[Source data]:
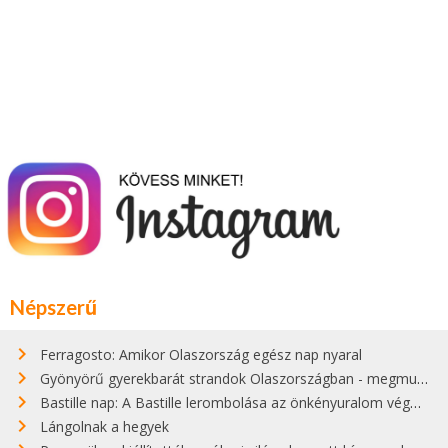
Népszerű
Ferragosto: Amikor Olaszország egész nap nyaral
Gyönyörű gyerekbarát strandok Olaszországban - megmutatjuk a 15 legjobbat
Bastille nap: A Bastille lerombolása az önkényuralom végét jelentette
Lángolnak a hegyek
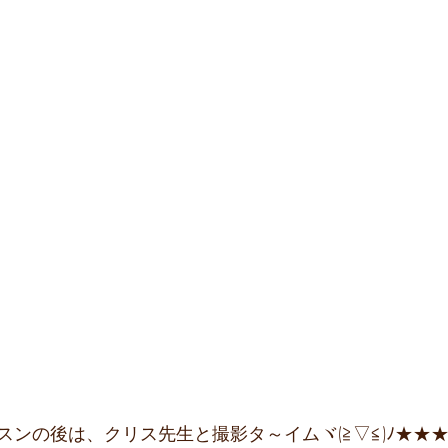
スンの後は、クリス先生と撮影タ～イムヾ(≧▽≦)ﾉ★★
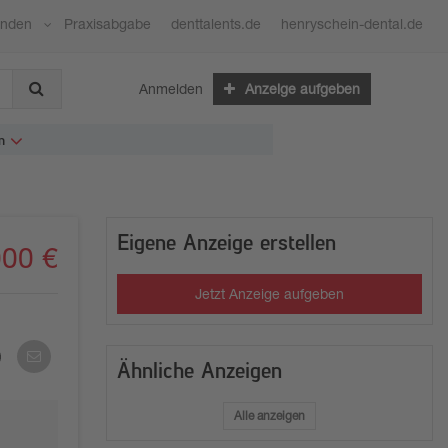
ünden
Praxisabgabe
denttalents.de
henryschein-dental.de
Anmelden
Anzeige aufgeben
n
Eigene Anzeige erstellen
000 €
Jetzt Anzeige aufgeben
Per
Ähnliche Anzeigen
E-
Mail
teilen
Alle anzeigen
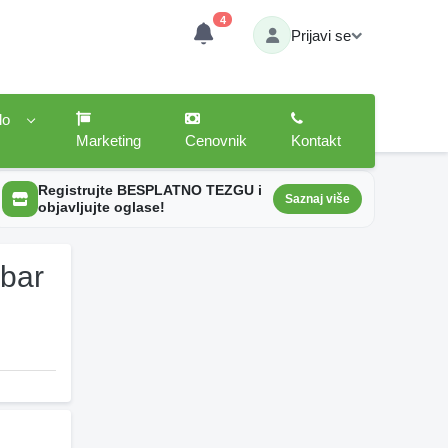
4
Prijavi se
lo
Marketing
Cenovnik
Kontakt
Registrujte BESPLATNO TEZGU i
Saznaj više
objavljujte oglase!
mbar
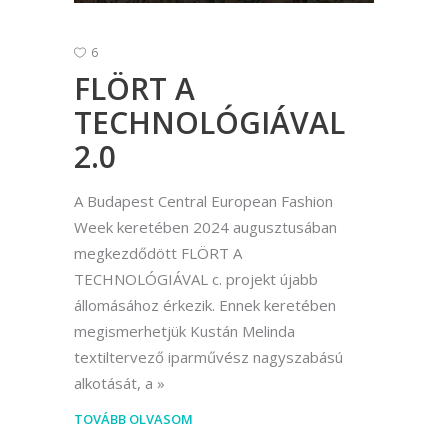
6
FLÖRT A
TECHNOLÓGIÁVAL
2.0
A Budapest Central European Fashion
Week keretében 2024 augusztusában
megkezdődött FLÖRT A
TECHNOLÓGIÁVAL c. projekt újabb
állomásához érkezik. Ennek keretében
megismerhetjük Kustán Melinda
textiltervező iparművész nagyszabású
alkotását, a
TOVÁBB OLVASOM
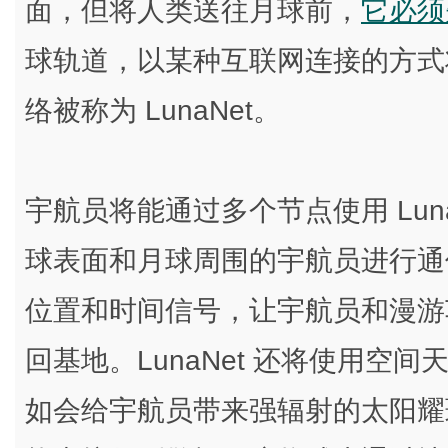
面，但将人类送往月球前，
它必须
球轨道，以某种互联网连接的方式
络被称为 LunaNet。
宇航员将能通过多个节点使用 LunaN
球表面和月球周围的宇航员进行通
位置和时间信号，让宇航员和漫游
回基地。LunaNet 还将使用空
如会给宇航员带来强辐射的太阳耀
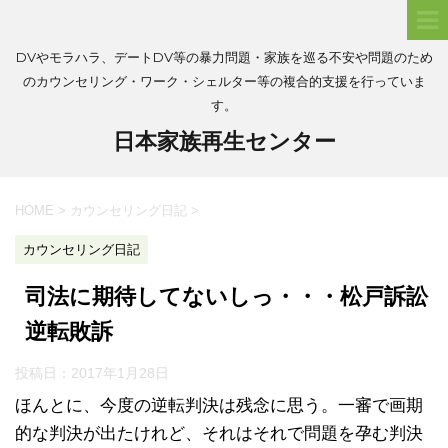
DVやモラハラ、デートDV等の暴力問題・家族を巡る不安や問題のため
のカウンセリング・ワーク・シェルター等の複合的支援を行っていま
す。
日本家族再生センター
HOME
>
カウンセリング日記
>
カウンセリング日記
司法に期待してないしっ・・・松戸訴訟
逆転敗訴
投稿日：
2017年1月28日
ほんとに、今度の逆転判決は残念に思う。一審で画期
的な判決が出たけれど、それはそれで問題を孕む判決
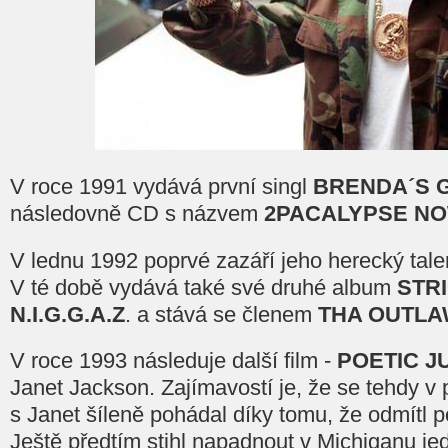
V roce 1991 vydává první singl
BRENDA´S 
následovně CD s názvem
2PACALYPSE NO
V lednu 1992 poprvé zazáří jeho herecký talen
V té době vydává také své druhé album
STR
N.I.G.G.A.Z
. a stává se členem
THA OUTLA
V roce 1993 následuje další film -
POETIC J
Janet Jackson. Zajímavostí je, že se tehdy v
s Janet šíleně pohádal díky tomu, že odmítl p
Ještě předtím stihl napadnout v Michiganu je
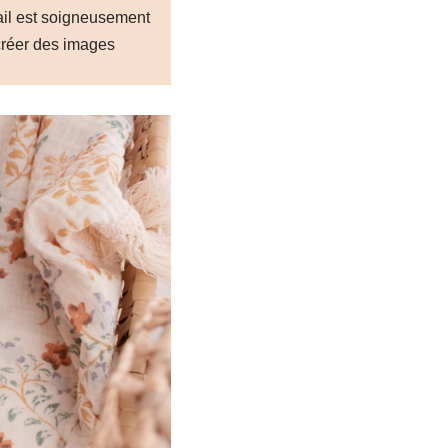
ail est soigneusement
créer des images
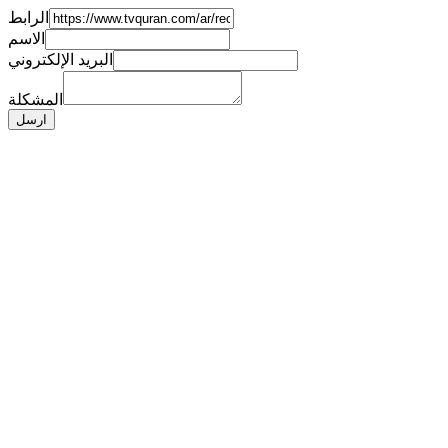
الرابط
الاسم
البريد الإلكتروني
المشكلة
ارسل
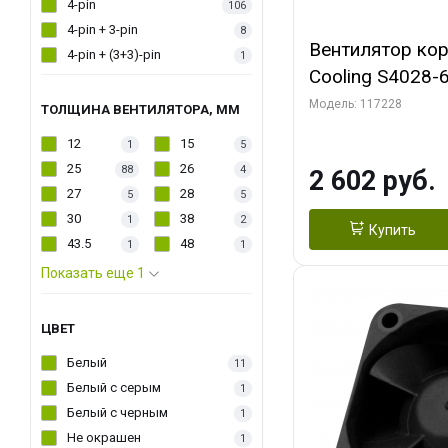
4-pin
106
4-pin + 3-pin
8
Вентилятор кор
4-pin + (3+3)-pin
1
Cooling S4028-6
6000 rpm Dual Ball 
Модель: 117228
ТОЛЩИНА ВЕНТИЛЯТОРА, ММ
Fan-Connector
12
15
1
5
25
26
88
4
2 602 руб.
27
28
5
5
30
38
1
2
Купить
43.5
48
1
1
Показать еще 1
ЦВЕТ
Белый
11
Белый с серым
1
Белый с черным
1
Не окрашен
1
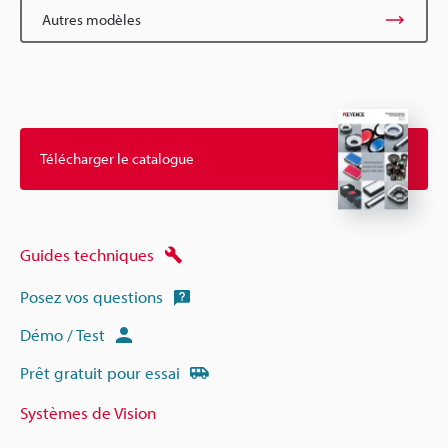
Autres modèles
Télécharger le catalogue
Guides techniques
Posez vos questions
Démo / Test
Prêt gratuit pour essai
Systèmes de Vision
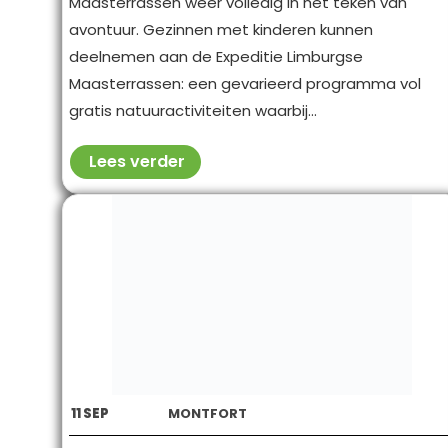
Maasterrassen weer volledig in het teken van
avontuur. Gezinnen met kinderen kunnen
deelnemen aan de Expeditie Limburgse
Maasterrassen: een gevarieerd programma vol
gratis natuuractiviteiten waarbij...
Lees verder
11
SEP
MONTFORT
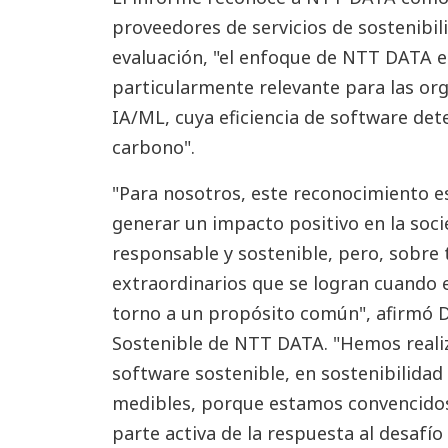
proveedores de servicios de sostenibil
evaluación, "el enfoque de NTT DATA e
particularmente relevante para las or
IA/ML, cuya eficiencia de software de
carbono".
"Para nosotros, este reconocimiento e
generar un impacto positivo en la soci
responsable y sostenible, pero, sobre 
extraordinarios que se logran cuando 
torno a un propósito común", afirmó 
Sostenible de NTT DATA. "Hemos realiz
software sostenible, en sostenibilidad 
medibles, porque estamos convencidos
parte activa de la respuesta al desafí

[Task to complete]:
Find and copy each line of the material that holds the word "keretében".

[Exercise result]:
Week keretében 2024 augusztusában
állomásához érkezik. Ennek keretében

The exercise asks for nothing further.